La Coopérative Electrons solaires a mis en service le 10 février 2020,117 panneaux photovoltaïques pour produite 36 MWh/an sur l'école Waldeck-Rousseau aux Lilas.

4. Gouverner la transformation énergétique

4.1 Les « lignes de front » juridiques

Dans les changements de pouvoir décrits dans les paragraphes précédents, le droit international (et le droit en général) est un « champ de bataille » essentiel. Le vaste processus de transformation de l’énergie peut être particulièrement turbulent d’un point de vue juridique. À l’heure actuelle, il est important d’identifier, avec un certain degré de spécificité, les principales « lignes de front » juridiques où la concurrence géopolitique trouve son expression en termes juridiques. Cette identification est un point de départ nécessaire pour une stratégie juridique systématique, une « politique juridique étrangère »39, à développer en ce qui concerne la géopolitique de la transformation énergétique et pour explorer les voies adéquates de coopération internationale.

Dans les paragraphes suivants, je fournis quelques illustrations choisies dans différents contextes juridiques. Ces exemples peuvent être regroupés en trois grandes catégories, à savoir l’utilisation du droit international, en relation avec : les tensions découlant du contrôle des ressources ; les défis de la transformation énergétique et la stabilité des politiques de soutien aux énergies renouvelables.

4.2 Contrôle des nouvelles ressources

Les luttes pour le contrôle des ressources clés qui sous-tendent la transition énergétique ont trouvé leur expression dans toute une série de contextes juridiques internationaux.

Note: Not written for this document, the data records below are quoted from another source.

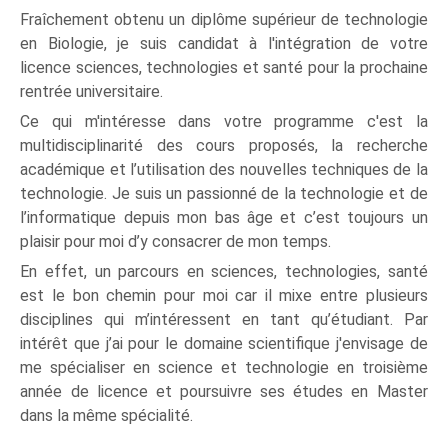
Fraîchement obtenu un diplôme supérieur de technologie
en Biologie, je suis candidat à l'intégration de votre
licence sciences, technologies et santé pour la prochaine
rentrée universitaire.
Ce qui m'intéresse dans votre programme c'est la
multidisciplinarité des cours proposés, la recherche
académique et l’utilisation des nouvelles techniques de la
technologie. Je suis un passionné de la technologie et de
l’informatique depuis mon bas âge et c’est toujours un
plaisir pour moi d’y consacrer de mon temps.
En effet, un parcours en sciences, technologies, santé
est le bon chemin pour moi car il mixe entre plusieurs
disciplines qui m’intéressent en tant qu’étudiant. Par
intérêt que j’ai pour le domaine scientifique j'envisage de
me spécialiser en science et technologie en troisième
année de licence et poursuivre ses études en Master
dans la même spécialité.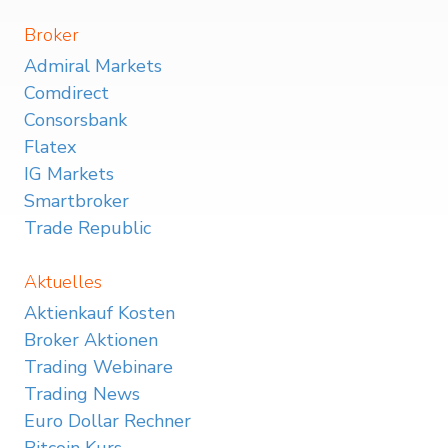
Broker
Admiral Markets
Comdirect
Consorsbank
Flatex
IG Markets
Smartbroker
Trade Republic
Aktuelles
Aktienkauf Kosten
Broker Aktionen
Trading Webinare
Trading News
Euro Dollar Rechner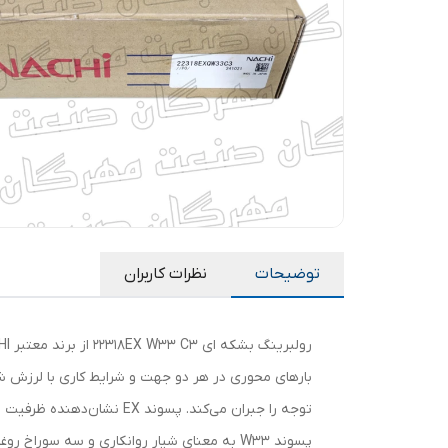
توضیحات
نظرات کاربران
توجه را جبران می‌کند. پسوند EX نشان‌دهنده ظرفیت بار بالاتر (با غلتک‌های بزرگتر و طراحی بهینه)، اصطکاک کمتر و سرعت مجاز بیشتر نسبت به سری استاندارد است.
پسوند W33 به معنای شیار روانکاری و سه سوراخ روغن در رینگ خارجی برای گریس‌کاری یا روغن‌کاری مرکزی، و C3 لقی داخلی بزرگتر از نرمال (برای دماهای بالا یا سرعت زیاد) است.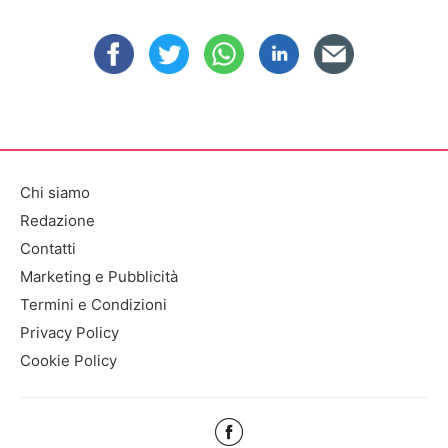
Chi siamo
Redazione
Contatti
Marketing e Pubblicità
Termini e Condizioni
Privacy Policy
Cookie Policy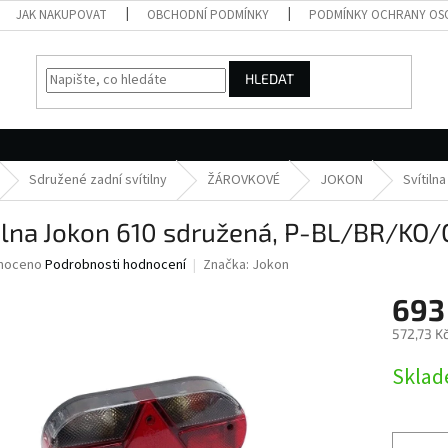
JAK NAKUPOVAT
OBCHODNÍ PODMÍNKY
PODMÍNKY OCHRANY OS
HLEDAT
Sdružené zadní svítilny
ŽÁROVKOVÉ
JOKON
Svítiln
ilna Jokon 610 sdružená, P-BL/BR/KO/
né
noceno
Podrobnosti hodnocení
Značka:
Jokon
ní
693
u
572,73 K
Měrná
Skla
cena:
ek.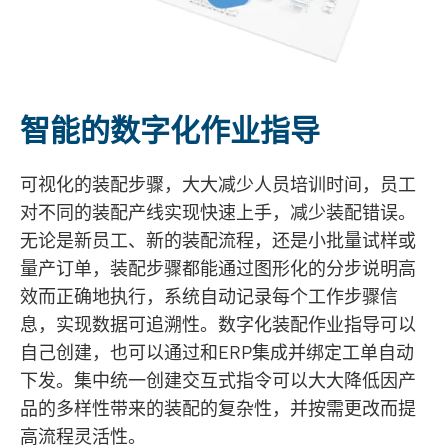
智能的数字化作业指导
可视化的装配步骤，大大减少人员培训时间，员工
对不同的装配产线实现快速上手，减少装配错误。
无论是新员工、新的装配流程，还是小批量试样或
量产订单，装配步骤都能通过图形化的分步说明高
效而正确地执行，系统自动记录每个工作步骤信
息，实现数据可追溯性。数字化装配作业指导可以
自己创建，也可以通过和ERP集成并绑定工单自动
下发。集中统一创建交互式指令可以大大降低因产
品的多样性带来的装配的复杂性，并按需更改而提
高流程灵活性。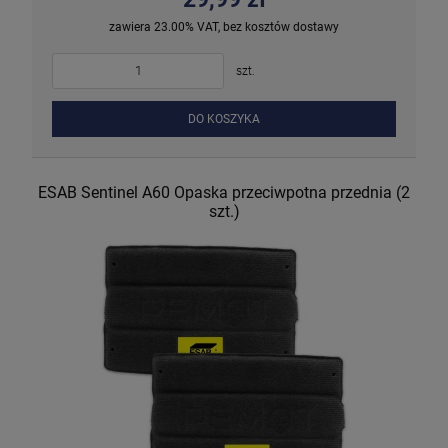
zawiera 23.00% VAT, bez kosztów dostawy
szt.
DO KOSZYKA
ESAB Sentinel A60 Opaska przeciwpotna przednia (2
szt.)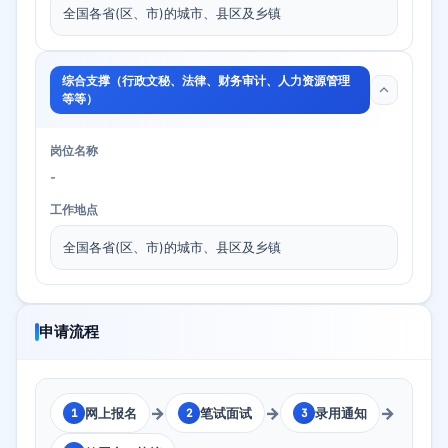
全国各省(区、市)的城市、县区及乡镇
综合支撑（行政文秘、法律、财务审计、人力资源管理
等等）
岗位名称
-
工作地点
全国各省(区、市)的城市、县区及乡镇
申请流程
→
→
→
网上报名
笔试面试
录用通知
1
2
3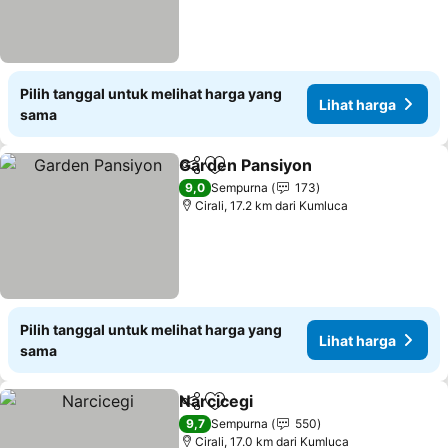
Pilih tanggal untuk melihat harga yang
Lihat harga
sama
Garden Pansiyon
Bagikan
Tambahkan ke favorit
Lihat har
9,0
Sempurna
173
Cirali, 17.2 km dari Kumluca
Pilih tanggal untuk melihat harga yang
Lihat harga
sama
Narcicegi
Bagikan
Tambahkan ke favorit
Lihat harga
9,7
Sempurna
550
Cirali, 17.0 km dari Kumluca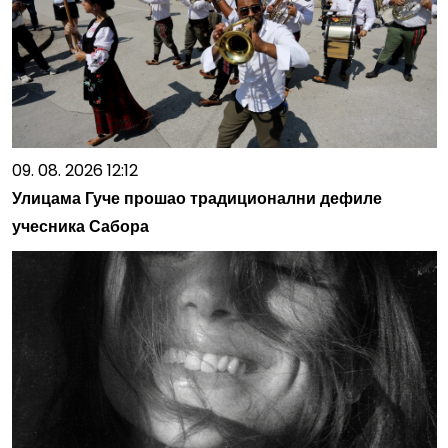
09. 08. 2026 12:12
Улицама Гуче прошао традиционални дефиле
учесника Сабора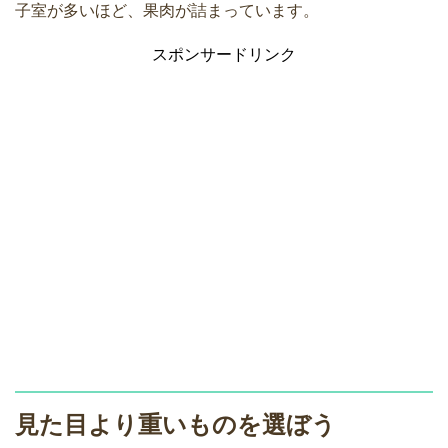
子室が多いほど、果肉が詰まっています。
スポンサードリンク
見た目より重いものを選ぼう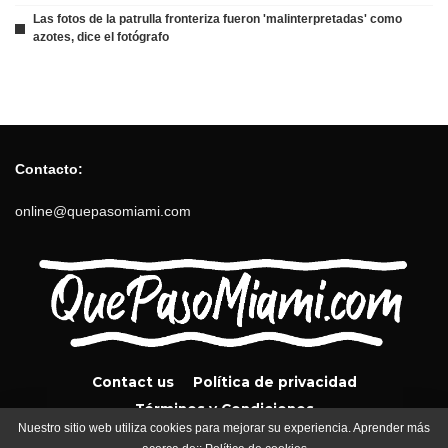
Las fotos de la patrulla fronteriza fueron 'malinterpretadas' como
azotes, dice el fotógrafo
Contacto:
online@quepasomiami.com
Contact us
Política de privacidad
Términos y Condiciones
Nuestro sitio web utiliza cookies para mejorar su experiencia. Aprender más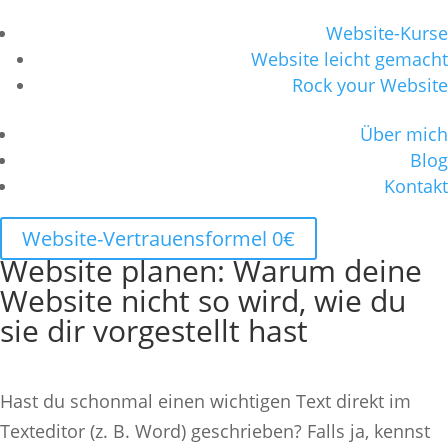
Website-Kurse
Website leicht gemacht
Rock your Website
Über mich
Blog
Kontakt
Website-Vertrauensformel 0€
Website planen: Warum deine
Website nicht so wird, wie du
sie dir vorgestellt hast
Hast du schonmal einen wichtigen Text direkt im
Texteditor (z. B. Word) geschrieben? Falls ja, kennst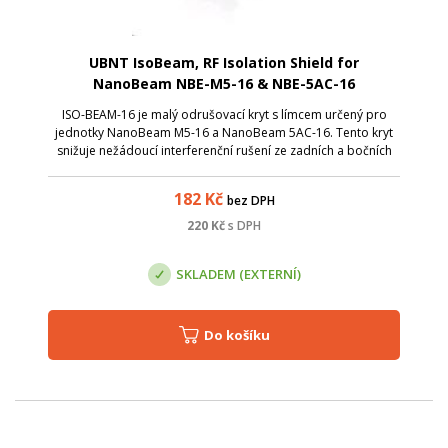
UBNT IsoBeam, RF Isolation Shield for
NanoBeam NBE-M5-16 & NBE-5AC-16
ISO-BEAM-16 je malý odrušovací kryt s límcem určený pro
jednotky NanoBeam M5-16 a NanoBeam 5AC-16. Tento kryt
snižuje nežádoucí interferenční rušení ze zadních a bočních
stran. Ochraňuje signál jen v žádoucí oblasti. Odrušovací kryt
nezvyšuje zisk anté...
182
Kč
bez DPH
220
Kč
s DPH
SKLADEM (EXTERNÍ)
Do košíku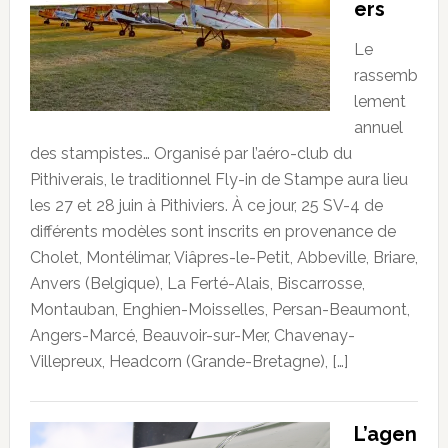
ers
Le
rassemb
lement
annuel
des stampistes… Organisé par l’aéro-club du
Pithiverais, le traditionnel Fly-in de Stampe aura lieu
les 27 et 28 juin à Pithiviers. À ce jour, 25 SV-4 de
différents modèles sont inscrits en provenance de
Cholet, Montélimar, Viâpres-le-Petit, Abbeville, Briare,
Anvers (Belgique), La Ferté-Alais, Biscarrosse,
Montauban, Enghien-Moisselles, Persan-Beaumont,
Angers-Marcé, Beauvoir-sur-Mer, Chavenay-
Villepreux, Headcorn (Grande-Bretagne), […]
L’agen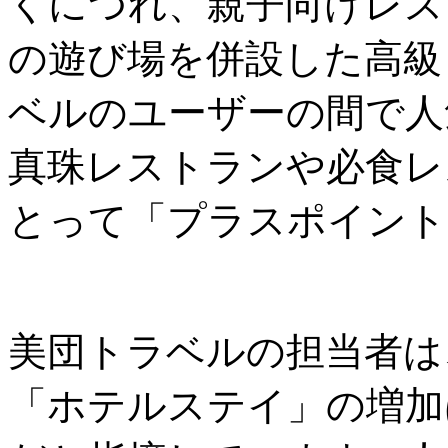
くにつれ、親子向けレス
の遊び場を併設した高級
ベルのユーザーの間で人
真珠レストランや必食レ
とって「プラスポイント
美団トラベルの担当者は
「ホテルステイ」の増加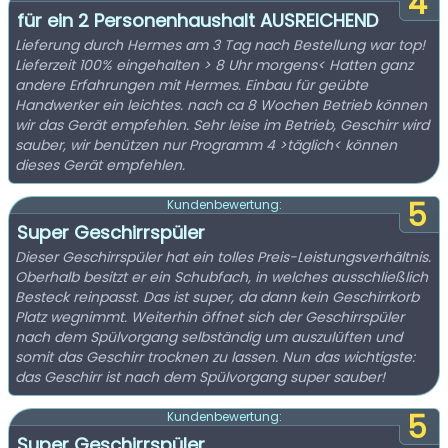
4
für ein 2 Personenhaushalt AUSREICHEND
Lieferung durch Hermes am 3 Tag nach Bestellung war top!
Lieferzeit 100% eingehalten > 8 Uhr morgens< Hatten ganz
andere Erfahrungen mit Hermes. Einbau für geübte
Handwerker ein leichtes. nach ca 8 Wochen Betrieb können
wir das Gerät empfehlen. Sehr leise im Betrieb, Geschirr wird
sauber, wir benützen nur Programm 4 >täglich< können
dieses Gerät empfehlen.
5
Kundenbewertung:
Super Geschirrspüler
Dieser Geschirrspüler hat ein tolles Preis-Leistungsverhältnis.
Oberhalb besitzt er ein Schubfach, in welches ausschließlich
Besteck reinpasst. Das ist super, da dann kein Geschirrkorb
Platz wegnimmt. Weiterhin öffnet sich der Geschirrspüler
nach dem Spülvorgang selbständig um auszulüften und
somit das Geschirr trocknen zu lassen. Nun das wichtigste:
das Geschirr ist nach dem Spülvorgang super sauber!
5
Kundenbewertung:
Super Geschirrspüler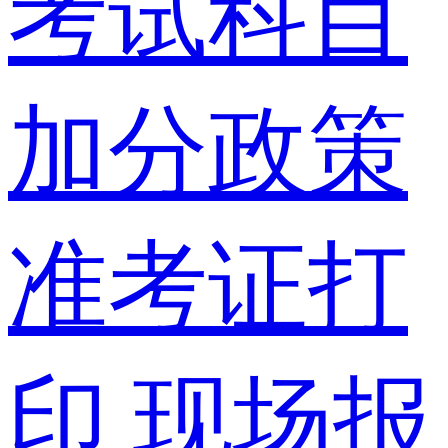
考试科目
加分政策
准考证打
印
现场报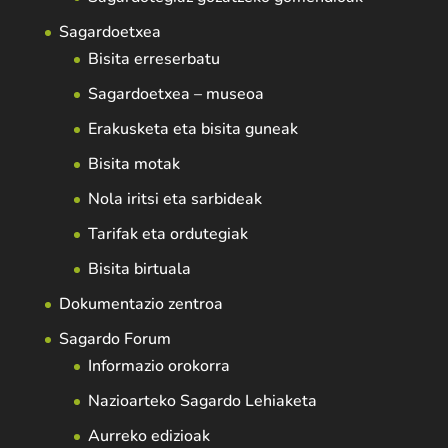
Sagardoetxea
Bisita erreserbatu
Sagardoetxea – museoa
Erakusketa eta bisita guneak
Bisita motak
Nola iritsi eta sarbideak
Tarifak eta ordutegiak
Bisita birtuala
Dokumentazio zentroa
Sagardo Forum
Informazio orokorra
Nazioarteko Sagardo Lehiaketa
Aurreko edizioak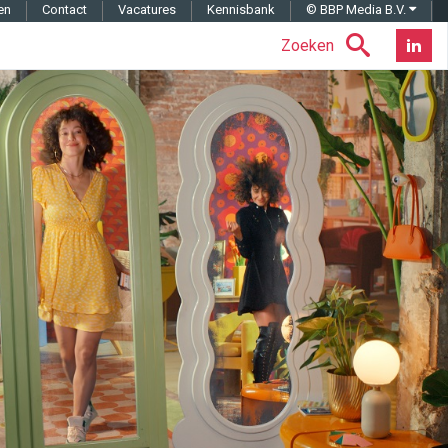
en
Contact
Vacatures
Kennisbank
© BBP Media B.V.
Zoeken
Nieuwsb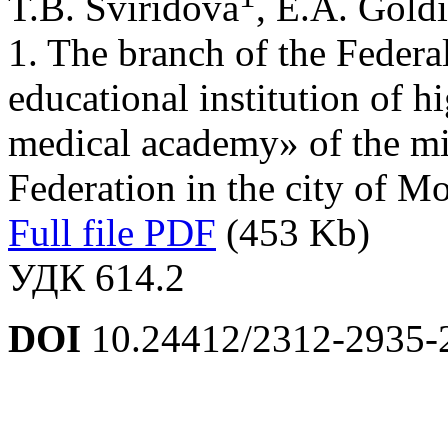
T.B. Sviridova
, E.A. Gold
1. The branch of the Federal
educational institution of h
medical academy» of the min
Federation in the city of 
Full file PDF
(453 Kb)
УДК 614.2
DOI
10.24412/2312-2935-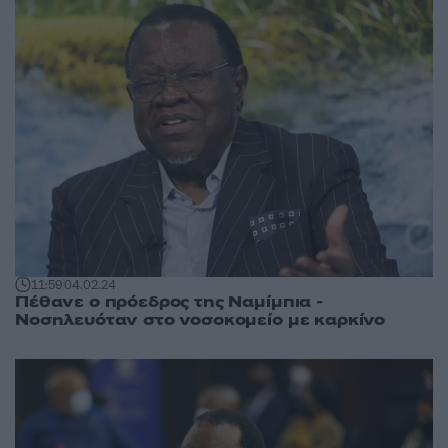
11:59
04.02.24
Πέθανε ο πρόεδρος της Ναμίμπια -
Νοσηλευόταν στο νοσοκομείο με καρκίνο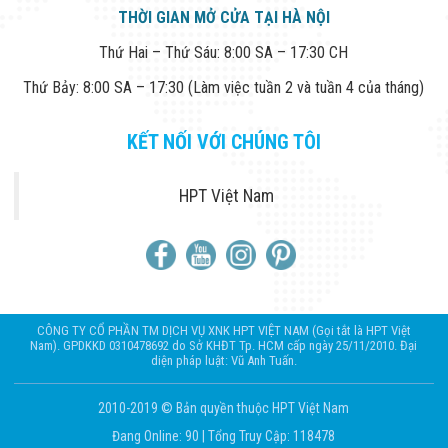
THỜI GIAN MỞ CỬA TẠI HÀ NỘI
Thứ Hai – Thứ Sáu: 8:00 SA – 17:30 CH
Thứ Bảy: 8:00 SA – 17:30 (Làm việc tuần 2 và tuần 4 của tháng)
KẾT NỐI VỚI CHÚNG TÔI
HPT Việt Nam
CÔNG TY CỔ PHẦN TM DỊCH VỤ XNK HPT VIỆT NAM (Gọi tắt là HPT Việt
Nam). GPDKKD 0310478692 do Sở KHĐT Tp. HCM cấp ngày 25/11/2010. Đại
diện pháp luật: Vũ Anh Tuấn.
2010-2019 © Bản quyền thuộc HPT Việt Nam
Đang Online: 90
|
Tổng Truy Cập: 118478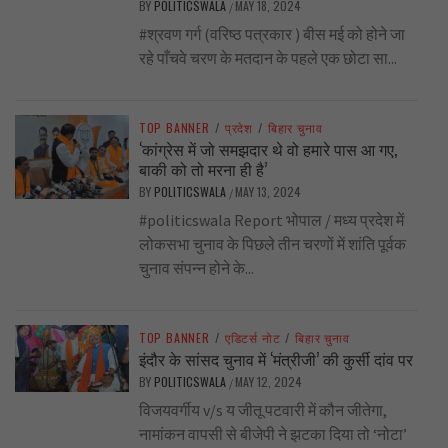
BY
POLITICSWALA
MAY 18, 2024
/
#श्रवण गर्ग (वरिष्ठ पत्रकार ) बीस मई को होने जा
रहे पाँचवे चरण के मतदान के पहले एक छोटा सा...
TOP BANNER
/
प्रदेश
/
बिहार चुनाव
‘कांग्रेस में जो समझदार थे वो हमारे पास आ गए,
बाकी को तो मरना ही है’
BY
POLITICSWALA
MAY 13, 2024
/
#politicswala Report भोपाल / मध्य प्रदेश में
लोकसभा चुनाव के पिछले तीन चरणों में शांति पूर्वक
चुनाव संपन्न होने के...
TOP BANNER
/
एडिटर्स नोट
/
बिहार चुनाव
इंदौर के सांसद चुनाव में ‘मंत्रीजी’ की कुर्सी दांव पर
BY
POLITICSWALA
MAY 12, 2024
/
विजयवर्गीय v/s य जीतू पटवारी में कौन जीतेगा,
नामांकन वापसी से बीजेपी ने झटका दिया तो ‘नोटा’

Une série de litiges concerne la position dominante de la Chine en tant que principal fournisseur mondial d’un large éventail de matières premières critiques et non critiques. Même lorsque certaines matières premières ont d’autres fournisseurs importants, la Chine joue souvent un rôle majeur dans les étapes ultérieures de leur chaîne d’approvisionnement, telles que le traitement des matériaux et/ou le développement de composants et/ou les assemblages. Plus une chaîne d’approvisionnement pour une matière première donnée est dominée par un pays, plus le risque de blocages potentiels et de perturbations des flux est élevé. D’où l’importance de la réglementation des exportations.

Les trois principales affaires portées devant les organes de règlement des différends de l’OMC dans ce domaine concernent les mesures à l’exportation, et elles ont été déclenchées par des plaintes émanant soit des États-Unis, dans China – Raw Materials40 et China – Rare Earths41, soit de l’UE, dans China – Duties on Raw Materials42. Les matériaux en jeu dans chaque cas comprennent certains qui sont des intrants clés des technologies de transition énergétique, comme le silicium métallique et l’indium (pour les panneaux solaires photovoltaïques), les terres rares (pour l’énergie éolienne et les véhicules électriques), et le cobalt et le graphite (pour les batteries).

Cependant, on ne peut pas dire que les litiges sont uniquement liés à la transition énergétique, étant donné l’ensemble plus large de matériaux concernés et leur application beaucoup plus large au-delà des technologies de transition énergétique. Par exemple, le molybdène, métal en jeu dans China – Rare Earths, est surtout utilisé en métallurgie pour fabriquer des alliages métalliques destinés à toute une série d’usages, notamment les foreuses, les moteurs à réaction et les turbines de production d’énergie. Dans l’industrie chimique, le molybdène est également utilisé comme catalyseur pour le traitement du pétrole. Le spath fluor, en jeu dans l’affaire China – Raw Materials, est utilisé pour les batteries mais aussi pour la production d’aluminium et dans l’industrie chimique pour produire du fluorure d’hydrogène, une matière première pour les réfrigérants, l’essence, les plastiques et les herbicides, entre autres applications.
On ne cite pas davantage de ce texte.